W szacunkach tych nie uwzględniono jednak ekonomicznej wartości, możliwości powrotu pacjentów na normalny rynek pracy, nie wspominając już o wartości ich szczęścia.

Innymi słowy płacenie, powiedzmy, 50 tys. dolarów za nerkę pozwoliłoby nie tylko ratować ludzkie życie, ale także pieniądze z Madicare.

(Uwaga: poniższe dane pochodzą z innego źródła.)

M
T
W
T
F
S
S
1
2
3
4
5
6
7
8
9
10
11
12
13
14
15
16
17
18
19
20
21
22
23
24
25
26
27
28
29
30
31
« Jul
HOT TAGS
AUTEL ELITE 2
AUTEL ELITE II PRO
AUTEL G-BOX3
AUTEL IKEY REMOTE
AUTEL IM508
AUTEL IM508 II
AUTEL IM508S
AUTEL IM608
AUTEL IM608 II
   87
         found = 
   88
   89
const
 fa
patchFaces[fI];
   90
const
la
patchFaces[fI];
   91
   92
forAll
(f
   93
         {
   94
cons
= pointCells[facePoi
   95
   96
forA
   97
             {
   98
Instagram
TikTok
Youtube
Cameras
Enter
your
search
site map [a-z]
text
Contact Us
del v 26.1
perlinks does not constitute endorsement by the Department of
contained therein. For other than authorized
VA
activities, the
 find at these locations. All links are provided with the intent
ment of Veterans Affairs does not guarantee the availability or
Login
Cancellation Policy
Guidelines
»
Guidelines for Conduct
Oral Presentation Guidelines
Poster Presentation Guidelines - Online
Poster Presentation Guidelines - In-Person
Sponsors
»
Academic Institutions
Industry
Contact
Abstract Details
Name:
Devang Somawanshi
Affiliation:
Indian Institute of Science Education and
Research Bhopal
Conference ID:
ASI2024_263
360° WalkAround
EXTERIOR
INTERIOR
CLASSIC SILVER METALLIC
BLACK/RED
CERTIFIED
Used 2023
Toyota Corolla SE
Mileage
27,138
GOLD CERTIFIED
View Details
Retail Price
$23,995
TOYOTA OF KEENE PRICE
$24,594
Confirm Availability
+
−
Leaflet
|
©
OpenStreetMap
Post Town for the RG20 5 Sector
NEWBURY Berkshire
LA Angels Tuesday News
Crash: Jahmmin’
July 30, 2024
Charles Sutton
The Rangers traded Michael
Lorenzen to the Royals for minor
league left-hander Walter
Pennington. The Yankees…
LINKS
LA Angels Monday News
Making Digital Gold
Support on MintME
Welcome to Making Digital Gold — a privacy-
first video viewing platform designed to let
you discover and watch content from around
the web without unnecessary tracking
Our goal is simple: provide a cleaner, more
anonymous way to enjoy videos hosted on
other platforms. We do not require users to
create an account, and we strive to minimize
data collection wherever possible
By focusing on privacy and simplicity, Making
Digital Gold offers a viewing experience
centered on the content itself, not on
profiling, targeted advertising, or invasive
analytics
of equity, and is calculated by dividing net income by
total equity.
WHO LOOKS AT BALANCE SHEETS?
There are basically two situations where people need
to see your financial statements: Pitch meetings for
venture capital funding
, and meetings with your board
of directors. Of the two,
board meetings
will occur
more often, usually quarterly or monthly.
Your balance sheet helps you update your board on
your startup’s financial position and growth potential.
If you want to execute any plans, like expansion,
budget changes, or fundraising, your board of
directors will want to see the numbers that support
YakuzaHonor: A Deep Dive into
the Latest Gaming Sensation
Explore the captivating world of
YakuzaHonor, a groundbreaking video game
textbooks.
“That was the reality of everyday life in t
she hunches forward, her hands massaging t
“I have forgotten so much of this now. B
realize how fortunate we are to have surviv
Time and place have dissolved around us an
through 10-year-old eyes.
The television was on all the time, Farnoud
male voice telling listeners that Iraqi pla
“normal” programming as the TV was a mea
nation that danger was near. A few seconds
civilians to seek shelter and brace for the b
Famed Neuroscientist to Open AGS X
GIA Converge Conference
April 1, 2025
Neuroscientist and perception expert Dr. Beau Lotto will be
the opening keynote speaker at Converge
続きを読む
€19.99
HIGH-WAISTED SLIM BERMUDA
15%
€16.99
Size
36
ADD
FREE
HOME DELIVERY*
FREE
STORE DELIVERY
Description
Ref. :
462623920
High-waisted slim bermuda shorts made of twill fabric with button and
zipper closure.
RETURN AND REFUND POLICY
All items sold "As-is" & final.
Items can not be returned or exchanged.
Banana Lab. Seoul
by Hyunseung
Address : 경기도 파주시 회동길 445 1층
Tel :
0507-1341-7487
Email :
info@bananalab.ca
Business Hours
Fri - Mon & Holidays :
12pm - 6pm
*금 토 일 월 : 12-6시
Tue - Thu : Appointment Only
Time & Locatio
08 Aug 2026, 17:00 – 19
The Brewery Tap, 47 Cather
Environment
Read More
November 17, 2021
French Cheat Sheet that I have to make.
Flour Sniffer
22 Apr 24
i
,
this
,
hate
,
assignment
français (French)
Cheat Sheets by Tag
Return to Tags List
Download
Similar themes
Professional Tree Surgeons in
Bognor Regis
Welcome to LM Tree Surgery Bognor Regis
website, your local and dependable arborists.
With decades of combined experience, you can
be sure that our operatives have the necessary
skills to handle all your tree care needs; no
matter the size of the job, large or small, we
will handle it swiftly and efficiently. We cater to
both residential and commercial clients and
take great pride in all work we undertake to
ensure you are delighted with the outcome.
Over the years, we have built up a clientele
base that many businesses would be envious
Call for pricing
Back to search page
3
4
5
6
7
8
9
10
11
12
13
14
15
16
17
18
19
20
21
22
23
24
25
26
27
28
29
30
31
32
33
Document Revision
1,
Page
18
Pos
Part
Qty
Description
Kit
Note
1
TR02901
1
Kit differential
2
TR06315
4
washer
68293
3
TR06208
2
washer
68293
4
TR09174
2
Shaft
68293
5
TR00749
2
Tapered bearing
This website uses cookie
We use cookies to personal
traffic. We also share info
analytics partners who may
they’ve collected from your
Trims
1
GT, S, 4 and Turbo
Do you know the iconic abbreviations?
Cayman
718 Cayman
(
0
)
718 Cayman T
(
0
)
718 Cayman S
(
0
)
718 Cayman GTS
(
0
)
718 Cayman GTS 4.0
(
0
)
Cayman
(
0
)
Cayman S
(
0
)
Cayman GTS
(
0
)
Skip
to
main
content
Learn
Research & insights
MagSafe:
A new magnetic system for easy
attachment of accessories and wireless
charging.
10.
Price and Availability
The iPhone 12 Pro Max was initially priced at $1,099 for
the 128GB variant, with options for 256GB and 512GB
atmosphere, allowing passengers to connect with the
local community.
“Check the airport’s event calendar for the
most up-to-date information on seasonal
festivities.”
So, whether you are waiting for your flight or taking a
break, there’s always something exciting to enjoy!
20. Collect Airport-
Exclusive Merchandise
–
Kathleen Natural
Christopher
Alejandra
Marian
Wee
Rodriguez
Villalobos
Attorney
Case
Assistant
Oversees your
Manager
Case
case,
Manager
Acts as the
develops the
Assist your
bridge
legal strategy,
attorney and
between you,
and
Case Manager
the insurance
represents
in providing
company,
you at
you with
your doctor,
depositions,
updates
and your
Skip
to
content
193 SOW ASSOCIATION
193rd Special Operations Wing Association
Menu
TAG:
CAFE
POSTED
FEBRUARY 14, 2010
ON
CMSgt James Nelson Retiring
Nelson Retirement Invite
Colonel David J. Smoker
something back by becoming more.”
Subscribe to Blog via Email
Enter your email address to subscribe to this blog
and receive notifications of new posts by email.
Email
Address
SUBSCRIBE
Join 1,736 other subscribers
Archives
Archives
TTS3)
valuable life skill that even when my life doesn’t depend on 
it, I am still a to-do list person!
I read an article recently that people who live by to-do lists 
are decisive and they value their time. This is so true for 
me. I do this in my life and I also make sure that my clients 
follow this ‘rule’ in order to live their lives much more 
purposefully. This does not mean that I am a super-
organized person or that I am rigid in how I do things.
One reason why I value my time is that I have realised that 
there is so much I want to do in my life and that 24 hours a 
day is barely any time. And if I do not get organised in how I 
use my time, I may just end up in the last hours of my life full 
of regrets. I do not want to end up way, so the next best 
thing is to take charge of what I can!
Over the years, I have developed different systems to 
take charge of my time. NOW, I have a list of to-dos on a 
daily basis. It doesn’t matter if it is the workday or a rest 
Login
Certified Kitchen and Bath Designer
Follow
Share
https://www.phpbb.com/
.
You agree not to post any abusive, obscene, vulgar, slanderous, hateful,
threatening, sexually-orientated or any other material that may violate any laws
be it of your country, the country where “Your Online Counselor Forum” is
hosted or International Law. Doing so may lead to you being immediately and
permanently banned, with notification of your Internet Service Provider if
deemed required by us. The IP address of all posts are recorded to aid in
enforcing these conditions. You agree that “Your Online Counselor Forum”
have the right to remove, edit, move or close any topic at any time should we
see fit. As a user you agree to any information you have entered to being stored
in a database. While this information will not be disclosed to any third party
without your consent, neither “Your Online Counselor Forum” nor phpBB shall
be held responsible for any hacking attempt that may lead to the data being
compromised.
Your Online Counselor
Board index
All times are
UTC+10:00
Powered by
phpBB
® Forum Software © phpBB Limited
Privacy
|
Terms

Zamiast zakazu wynagradzania dawców, wypychania tego procederu do podziemia (lub za granicę) i skazywanie pacjentów na długie oczekiwanie, prawo powinno to uregulować. Zezwólmy tym samym ubezpieczycielom, publicznym i prywatnym, którzy pokrywają wszystkie inne koszty przeszczepów, by wypłacali również wynagrodzenie dla dawców wyselekcjonowanych i przebadanych przez centra transplantologii. Zapłata mogłaby być w formie gotówki, być może wypłacanej po pewnym czasie, by zniechęcić do podejmowania pochopnych i desperackich decyzji. Mogłaby też mieć formę wpłat na kredyty studenckie, konta emerytalne lub innych szczegółowo dopracowanych rozwiązań.

W przeciwnym wypadku lista oczekujących będzie się stale wydłużać, tak jak rosnąć będą możliwości dla czarnego rynku handlu organami.